Director: Franklin J. Schaffner
Yul Brynner plays a CIA agent Slater, whose son is pushed off a mountain to his death while skiing. Slater’s trip to the Austrian Alps and his investigation into what he considers anything but an accident, puts him in contact with his former colleague and now boarding school teacher, a reluctant and possibly shady Frank Wheatley (Clive Revill). Slater also questions a witness, Gina (Britt Ekland) who saw some men talking to the boy the day he died. The agent’s search lands him in the clutches of Soviet spies who have created a Slater twin they’ll send back into the CIA to serve as their mole. The boy’s accident was a trap and they believe bereavement will be a cover for any personality or memory deviations back home. This doppelganger was spotted by Ekland as a mysterious ski-masked man recognized and warmly received by the boy, but two Yuls aren’t seen in the same scene until late in the film. At that point we discover that the switch was made under our noses and we’ve already been watching the double for several scenes, including one where he beats Gina and gets his face scratched up by her.
The Double won’t rank among top spy movies but it’s a fair entry, made by Schaffner before he hit big with Planet of the Apes (1968). For my taste the first half was too much talking, doubt and questioning, and too much time was spent on the slopes or riding the cable cars with proportionally little action. But the Alpine setting was put to good use during the climactic climb, chase and confrontation following a wild party given by Gina’s boss Mrs. Carrington (Moira Lister).
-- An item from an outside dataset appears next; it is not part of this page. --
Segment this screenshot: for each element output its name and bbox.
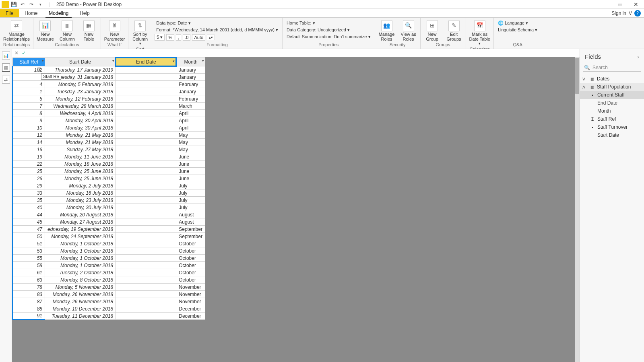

Since this movie plays like a heavier Bond film, it’s worth noting that it came out the year before 007 went skiing in On Her Majesty’s Secret Service (1968), and that Ekland later became a Bond girl, in The Man with the Golden Gun (1974).
For me, Yul’s magnetism and intensity go a long way to help make up for other shortfalls and he is the best feature here. Though his character is ruthless, tightly coiled and accused by Wheatley of never loving a thing in his life, Yul enacts deep sadness and guilt over the loss of the son he hadn’t seen in years and only vaguely knew. The boy’s bloody parka, stabbed through with ski poles, is cruelly stuffed into Slater’s bag as bait. Yul conveys enough fury and grief in that one moment when he finds the jacket, to fuel him for the rest of the story. He soon hardens into a more dogged version of his character’s usual sour and brusque manner and makes it hard for anyone to sympathize with or understand him. The irony is that the real Slater’s cold heart ends up proving his identity, in contrast to his villainous twin’s pretense of caring for loved ones.
Lloyd Nolan barks his way through a role as caring CIA chief who worries Slater is heading for an ambush unaware, and when they lose contact Nolan sends a fellow agent (David Bauer) to the Alps to protect Slater. Anton Diffring is, as usual perfect as a chilling villain, and as usual a German this time working for the USSR, and George Mikell makes a scary henchman.
The Double Man was based on the novel Legacy of a Spy by Henry S. Maxfield.